Esta reflexión se vuelve aún más necesaria si recordamos que, como señaló Guillermo O’Donnell (1994)“la democracia debe estar siempre bajo observación, porque es un régimen imperfecto e inacabado”. Su vitalidad depende de la capacidad de someterse a examen y de corregir sus propias deficiencias antes de que ellas corroan su legitimidad.

Es tiempo de contener el avance del populismo, la simplificación, la polarización, la desinformación a partir de un pacto que revitalice la representatividad en la relación entre representantes (gobernantes y gobernados) y representados, el populismo florece ahí donde las élites políticas dejan de representar a la ciudadanía. Combatir la corrupción y las malas prácticas y devolver dignidad y prestancia a las instituciones y el estado de derecho. 

Hoy, la deliberación pública como advertía Jürgen Habermas (1989) parece deteriorarse bajo el ruido de las redes sociales, donde la simplificación reemplaza al argumento y el eslogan al pensamiento crítico. La democracia se empobrece cuando deja de ser un espacio de diálogo racional, la deliberación pierde densidad y se transforma en una competencia de consignas.

A ello se suma otro gran ausente en esta campaña: la política exterior. En un escenario internacional marcado por el debilitamiento de la institucionalidad multilateral y el ejercicio nihilista del poder por parte de las superpotencias, Chile no puede permitirse carecer de una estrategia clara que resguarde sus intereses y reafirme su vocación por la paz, la cooperación y el derecho internacional, resguardando su soberanía y en un camino gradual de ir afirmando su autonomía estratégica.

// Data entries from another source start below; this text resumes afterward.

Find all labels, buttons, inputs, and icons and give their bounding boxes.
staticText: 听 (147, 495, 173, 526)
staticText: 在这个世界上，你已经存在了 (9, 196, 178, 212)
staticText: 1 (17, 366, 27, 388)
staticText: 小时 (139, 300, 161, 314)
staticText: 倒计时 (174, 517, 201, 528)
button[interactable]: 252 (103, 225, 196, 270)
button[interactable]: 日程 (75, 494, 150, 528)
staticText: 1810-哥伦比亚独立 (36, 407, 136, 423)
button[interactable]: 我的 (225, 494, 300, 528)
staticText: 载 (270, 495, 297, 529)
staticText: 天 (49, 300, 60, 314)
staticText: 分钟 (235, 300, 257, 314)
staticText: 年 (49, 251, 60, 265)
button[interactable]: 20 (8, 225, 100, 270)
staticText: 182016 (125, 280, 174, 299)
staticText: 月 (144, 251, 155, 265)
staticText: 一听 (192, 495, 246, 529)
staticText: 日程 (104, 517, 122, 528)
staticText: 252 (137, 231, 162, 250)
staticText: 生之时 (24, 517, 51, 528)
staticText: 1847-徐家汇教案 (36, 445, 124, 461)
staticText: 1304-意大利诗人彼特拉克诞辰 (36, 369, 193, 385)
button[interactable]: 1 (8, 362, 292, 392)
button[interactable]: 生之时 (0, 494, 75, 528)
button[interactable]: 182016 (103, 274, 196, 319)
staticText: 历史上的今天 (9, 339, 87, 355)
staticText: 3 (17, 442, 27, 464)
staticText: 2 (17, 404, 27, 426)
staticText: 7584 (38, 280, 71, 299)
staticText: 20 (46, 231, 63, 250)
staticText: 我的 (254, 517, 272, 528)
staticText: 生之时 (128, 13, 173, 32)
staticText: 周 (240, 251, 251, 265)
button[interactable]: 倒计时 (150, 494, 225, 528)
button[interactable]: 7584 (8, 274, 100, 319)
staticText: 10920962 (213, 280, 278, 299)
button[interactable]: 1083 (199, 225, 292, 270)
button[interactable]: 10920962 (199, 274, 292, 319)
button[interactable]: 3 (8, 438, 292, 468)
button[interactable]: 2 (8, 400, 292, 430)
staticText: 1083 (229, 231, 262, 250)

La estabilidad, la responsabilidad fiscal, la cohesión social y el lugar de Chile en el mundo exigen una visión de Estado que trascienda gobiernos. Porque mientras la democracia no recupere la capacidad de ofrecer soluciones desde políticas públicas bien estructuradas, estaremos condenados a la frustración y al desencanto ciudadano.

La capacidad de respuesta de la política a los dilemas mas urgentes y a los enormes retos que enfrenta Chile para devolver centralidad a sus espectativas de volver a movilizar sus capacidades en torno al desarrollo, no dependen solo de las expresiones de voluntad que hemos visto en los sucesivos debates, si no de los grandes temas ausentes o que no han estado en toda la dimensión que requieren como una descentralización efectiva que acerque las políticas públicas a los problemas cotidianos y que permita una mayor pertinencia en la acción del Estado; una profunda modernización del Estado que mejore su eficacia y eficiencia, que recoja los paradigmas de la Nueva Gestión Pública en orden a gobernar orientado a objetivos y propositos, la incorporación de una institucionalidad que favorezca la planificación estrategica de la gestión del Eatado que trascienda a los gobiernos y la politica exterior. La legitimidad de la acción pública depende de la gobernabilidad democrática y de las herramientas para que la política comience a llegar con respuestas eficaces, eficientes y oportunas a los problemas públicos.

En lo personal creo quien mejor representa un proyecto político que ofrece gobernabilidad y equipos competetentes y capacidad de alcanzar grandes acuerdos, que apela a la racionalidad y la sensatez es Evelyn Matthei. Pero ante todo, más allá de las legitimas preferencias de cada cual, le invito a reflexionar en torno a que las reformas que requiere Chile, la prosperidad, la paz y el progreso, no son posibles, sin gobernabilidad y sin revitalizar nuestra democracia y dotarla de todas las herramientas necesarias para que adquiera legitimidad, dignidad y prestancia.